Esse é um dos clichês que podem ser desmontados sobre as representações da mídia a respeito da geração beat: Lu Anne não apenas viajou pelo país de carona com Jack e Neal, ela também se maravilhou com a estrada e teve suas próprias epifanias descoladas das visões de seus companheiros. Por outro lado, assim como vários homens e mulheres de seu meio de convívio, obviamente Lu Anne também havia se rendido ao charme do bissexual Cassady: "Eu adorava o jeito de Neal. Eu estava sempre pronta para partir com ele para uma nova viagem", disse em um de seus relatos.
Por que será que os críticos - sejam eles homens ou mulheres - por anos e anos acusam os beats de misoginia? Por que eles preferem pensar que as mulheres que viajaram - e as mulheres que ficaram em casa - em seu falso constructo histórico, não foram igualmente responsáveis por suas próprias decisões? Em sua descrição, Lu Anne é clara - ao longo da jornada, ela foi responsável pelo seu próprio nariz, sem ficar apenas atrelada a figura de Neal. Ela não foi manipulada por ninguém, não estava viajando contra sua vontade, ela não perdeu nada - exceto talvez um romance mais íntimo que poderia ter compartilhado com Jack.
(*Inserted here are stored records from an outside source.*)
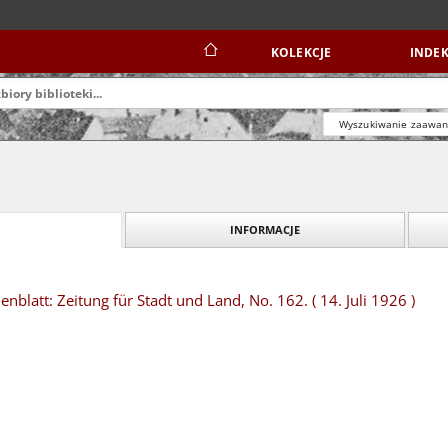
KOLEKCJE
INDEK
Wyszukiwanie zaawa
INFORMACJE
blatt: Zeitung für Stadt und Land, No. 162. ( 14. Juli 1926 )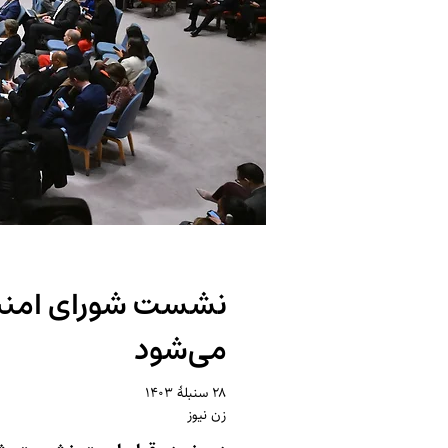
نشست شورای امنیت 
می‌شود
۲۸ سنبلهٔ ۱۴۰۳
زن نیوز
Contudo, Lu Anne conseguiu vislumbrar profundamente a alma de ambos. Ela afirma que nem de longe era um joguete fácil dentro de suas relações e que sua persona não passa nem perto da 'piriguete' retratada por Carolyn Cassady em seu livro "On The Road", ou até mesmo figura ingênua e apagada que vimos no filme "Heart Beat".
A maior parte da narrativa na entrevista de Lu Anne lembra em detalhes os mesmos eventos que Kerouac descreve em "On The Road", mas do ponto de vista de Marylou. Como uma autêntica romancista, Lu Anne ainda se revela uma excelente contadora de histórias, com uma memória invejável para guardar pequenos detalhes. Graças a Nicosia, e a forma em que o livro é conduzido, os atendentes de postos de gasolina também podem ser vistos como poetas, segundo a ótica de Lu Anne.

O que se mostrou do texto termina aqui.